L’abus de rock n’est pas interdit, même si l’Ubu n’est « pas un salon de thé »

L’Ubu déroule sa partition depuis maintenant trente ans, fort de sa recette testée
et approuvée par des générations de mélomanes rennais et d’ailleurs. Le club est toujours une vitrine des musiques actuelles, et tous les styles y ont droit de cité. On pourrait presque entendre encore la voix de Tune, régisseur mythique des lieux, résonner sur les murs de la salle de concert : « L’Ubu, le soir, c’est pas un salon de thé ! » Trente ans que ça dure, et le moins que l’on puisse dire, c’est que les Rennais adorent !


Pause vidéo : Ambiance, ambiance ! Un soir de TransMusicales 1987 (vidéo TV Rennes).

L'UBU À L'ÉTHYMOTEST

En toile de fond de l'Ubu, il y a Alfred Jarry et son roi de Pologne. © Christophe Le Dévéhat

Pourquoi l'Ubu ? La salle de concert rennaise doit son nom et son logo en spirale au surnom donné jadis à un professeur de physique du lycée Émile-Zola, situé de l’autre côté de la rue. L’excentrique monsieur avait pris l’habitude de rater ses expériences face aux élèves, dont le futur écrivain Alfred Jarry, qui décida de le ridiculiser en l’affublant d’une gidouille. Le père Hébert inspirera le texte
Les Polonais à ce dernier, ainsi qu’une comédie considérée comme la plus ancienne version d’Ubu roi. Avant de devenir le héros ridicule mondialement célèbre,
le père Ubu imaginé par Alfred Jarry fut donc d’abord un « chemical brother » raté. Peu importe, la gidouille tourne aujourd’hui au-dessus de la porte de l’Ubu, et l’expérience musicale fait mouche depuis maintenant trente ans.

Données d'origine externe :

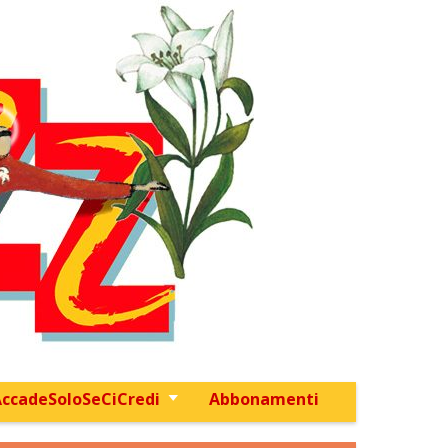
ccadeSoloSeCiCredi
Abbonamenti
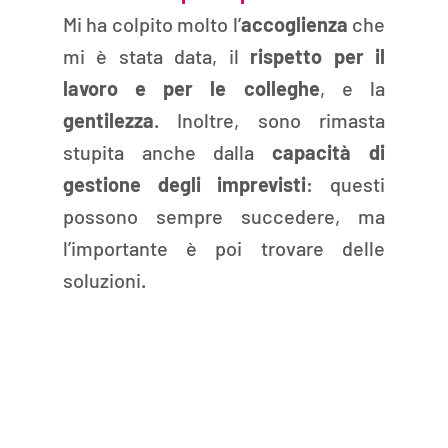
Mi ha colpito molto l’
accoglienza
 che 
mi è stata data, il 
rispetto per il 
lavoro e per le colleghe
, e la 
gentilezza
. Inoltre, sono rimasta 
stupita anche dalla 
capacità di 
gestione degli imprevisti
: questi 
possono sempre succedere, ma 
l’importante è poi trovare delle 
soluzioni.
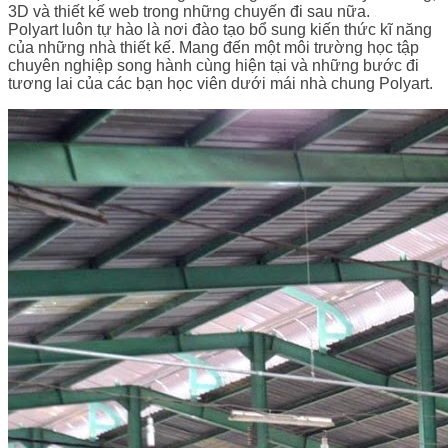
3D và thiết kế web trong những chuyến đi sau nữa.
Polyart luôn tự hào là nơi đào tạo bổ sung kiến thức kĩ năng
của những nhà thiết kế. Mang đến một môi trường học tập
chuyên nghiệp song hành cùng hiện tại và những bước đi
tương lai của các bạn học viên dưới mái nhà chung Polyart.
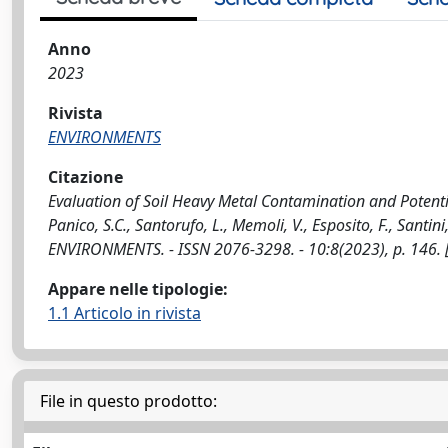
Anno
2023
Rivista
ENVIRONMENTS
Citazione
Evaluation of Soil Heavy Metal Contamination and Potenti
Panico, S.C., Santorufo, L., Memoli, V., Esposito, F., Santini,
ENVIRONMENTS. - ISSN 2076-3298. - 10:8(2023), p. 146
Appare nelle tipologie:
1.1 Articolo in rivista
File in questo prodotto:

SI VOUS AVEZ MANQUÉ LE DÉBUT

1990... Une équipe de jeunes gens modernes et bien décidés à faire danser Rennes. © Bruno Chiron

Aux origines de l'Ubu, il y a bien sûr Alfred Jarry, l’élève du lycée Émile-Zola devenu écrivain génial (voir ci-dessus). Mais aussi et surtout une histoire d’homme, d’âme et d’amour de la musique qui naît à la fin des années 1970. Parallèlement à l’explosion du rock rennais, qui cherche un écrin à sa mesure, et à la reconnaissance des musiques actuelles comme discipline artistique économiquement porteuse, les appels des organisateurs de concerts tombent dans l’oreille attentive des pouvoirs locaux.

Hervé Bordier, le père de l’Ubu

Avant que les sirènes de « Rennes ville rock » ne résonnent aux six coins de l’Hexagone, et que les décibels ne montent à l’Ubu, il y a d’abord eu des petites pierres, jetées au cours des années 1970, et qui rouleront jusqu’au début des années 1980. Des petites histoires dans la grande, incarnées notamment par un jeune homme de 16 ans nommé Hervé Bordier.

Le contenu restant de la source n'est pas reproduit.